Claro, aquella información no era demasiado. Desde luego, no tenía su dirección a mano, ya que no estaba preparado para este viaje. Pero, de alguna manera, tenía que encontrar esta escuela, organizar mi visita y encontrar un razonable alojamiento.

A partir de los relatos que mis padres me contaban, sabía que los habitantes nativos de las aldeas solían llamar al misionero, mi padre, “Massa Noltze”. Pensé que este detalle, por más débil y por más lejano que estuviera en el tiempo, podría ayudarme para contactar al director de la escuela de Konola.

El tiempo era escaso. Decidí enviar desde Buenos Aires un telegrama en inglés. Por aquel momento, a fines de la década de 1970, los telegramas eran la manera habitual para enviar mensajes internacionales urgentes:

“Al señor director – Konola Academy – Liberia”.

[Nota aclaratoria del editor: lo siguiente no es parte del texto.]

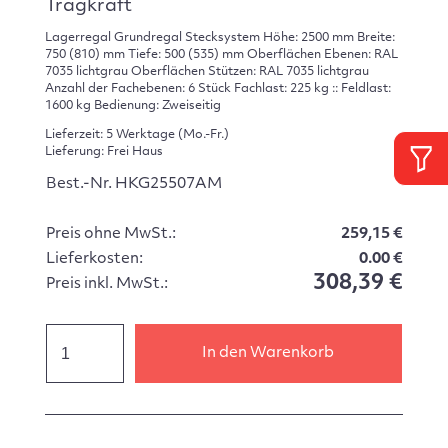
Tragkraft
Lagerregal Grundregal Stecksystem Höhe: 2500 mm Breite:
750 (810) mm Tiefe: 500 (535) mm Oberflächen Ebenen: RAL
7035 lichtgrau Oberflächen Stützen: RAL 7035 lichtgrau
Anzahl der Fachebenen: 6 Stück Fachlast: 225 kg :: Feldlast:
1600 kg Bedienung: Zweiseitig
Lieferzeit: 5 Werktage (Mo.-Fr.)
Lieferung: Frei Haus
Best.-Nr. HKG25507AM
Preis ohne MwSt.:
259,15 €
Lieferkosten:
0.00 €
308,39 €
Preis inkl. MwSt.:
In den Warenkorb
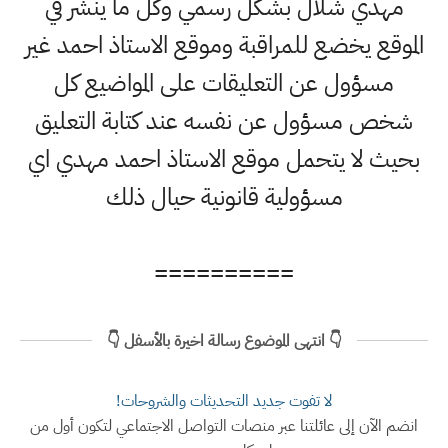
مهدي شلال بشكل رسمي وكل ما ينشر في
الموقع يخضع للمراقبة وموقع الاستاذ احمد غير
مسؤول عن التعليقات على المواضيع كل
شخص مسؤول عن نفسه عند كتابة التعليق
بحيث لا يتحمل موقع الاستاذ احمد مهدي اي
مسؤولية قانونية حيال ذلك
==========
👇 انتهى الموضوع رسالة اخيرة بالأسفل 👇
لا تفوت جديد التحديثات والشروحات!
انضم الآن إلى عائلتنا عبر منصات التواصل الاجتماعي لتكون أول من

“Hijo del misionero Massa Noltze viene de visita”.

“Llegada 18 de mayo – 1:00 a.m.”

“Aeropuerto Monrovia – KLM”.

“Por favor, tome contacto”.

Ahora no quedaba más que orar por la ayuda de Dios, y así lo hice fervientemente. Estaba dispuesto correr el riesgo de la incertidumbre: tenía la esperanza de que alguien, en alguna parte en Liberia, estuviese en condiciones de interpretar debidamente este extraño telegrama y dispuesto a hacerlo llegar a su destinatario real. La inesperada posibilidad de interrumpir mi vuelo en Liberia era un desafío a mi pasado.

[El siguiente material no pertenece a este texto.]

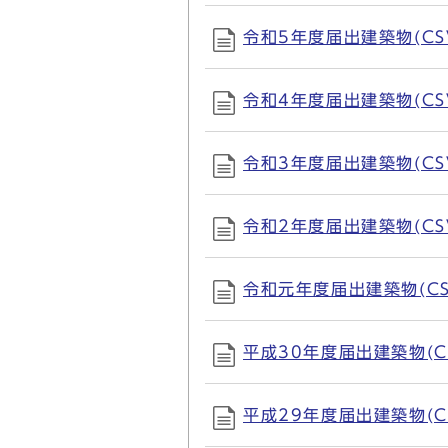
令和5年度届出建築物(CSV,
令和4年度届出建築物(CSV,
令和3年度届出建築物(CSV,
令和2年度届出建築物(CSV形
令和元年度届出建築物(CSV
平成30年度届出建築物(CSV
平成29年度届出建築物(CSV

El aterrizaje de la gran Boeing 747 fue notablemente suave: apenas una sacudida y la máquina fue rodando por la pista hasta detenerse del todo. Un tanto preocupada, una azafata vino hasta mi asiento y me habló en voz baja:

–¿Es usted el Señor Noltze? Piensa dejar aquí el avión, ¿verdad? Monrovia es una ciudad muy peligrosa, señor, ¡y mucho más a estas horas de la madrugada! ¿Cuenta usted con atención aquí? ¿Necesita nuestra ayuda?

En ese momento comencé a darme cabalmente cuenta de en qué aventura me había metido. Sentí cómo el calor subía hasta mi cuello y mi garganta. Con sorpresa, escuché mi voz decir en tono sereno y con plena convicción:

–Sí, sí... interrumpo aquí el vuelo. No se preocupe... ¡yo nací aquí!

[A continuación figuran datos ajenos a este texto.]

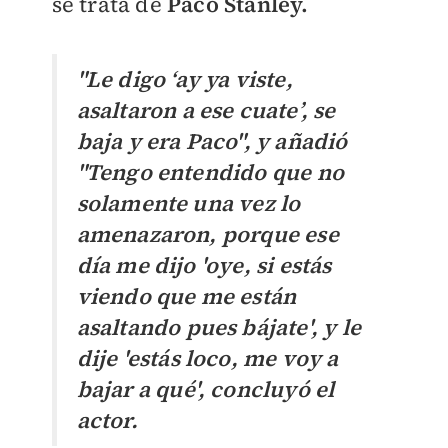
se trata de
Paco Stanley.
"Le digo ‘ay ya viste,
asaltaron a ese cuate’, se
baja y era Paco", y añadió
"Tengo entendido que no
solamente una vez lo
amenazaron, porque ese
día me dijo 'oye, si estás
viendo que me están
asaltando pues bájate', y le
dije 'estás loco, me voy a
bajar a qué', concluyó el
actor.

La mujer, sorprendida, se retiró cortésmente. Y entonces llegó el momento... ¡Era, evidentemente, mi momento! De hecho, el único pasajero que dejaba el avión era yo. Sentí cómo todos los ojos se posaban en mí, el personaje exótico. El equipo de tierra arrimó una escalera móvil a la puerta de salida del avión. Con un paso subí hasta la plataforma de esa escalera, me tomé de la barandilla. Estaba húmeda. Y, entonces, me sentí de pronto rodeado de la noche africana... Un cielo estrellado se extendía sobre mí. El aire era cálido... Más que cálido: caliente y denso, impregnado del aroma mohoso-húmedo tan propio de la selva tropical.

Al llegar al edificio del aeropuerto, leí un cartel. Decía “Pasaportes”. El funcionario echó una mirada de sorpresa al documento, luego a mi cara, a mis ojos y otra vez posó su asombro sobre el pasaporte.

–Míster Noltze? –me preguntó en inglés.

–Sí, señor –respondí.

–¿Nació aquí, en Liberia?

–Sí, señor.

–¡Bienvenido! –exclamó mientras estampaba en mi pasaporte el sello rojo que me permitía ingresar al país.

¡Listo! El primer obstáculo estaba superado.

Un empleado uniformado me entregó mi maleta. Me percaté entonces de que me encontraba en una gigantesca sala de admisión, intensamente iluminada. Por donde miraba, había soldados uniformados, quienes se mantenían estáticos, pero atentos, ante cada movimiento de este único pasajero que llegaba al país.

Recién ahora estaba en condiciones de concentrarme en la nueva fase de mi aventura: el posible encuentro con un completo desconocido, en quien, desde hacía días, tenía puesta la esperanza de que me buscara.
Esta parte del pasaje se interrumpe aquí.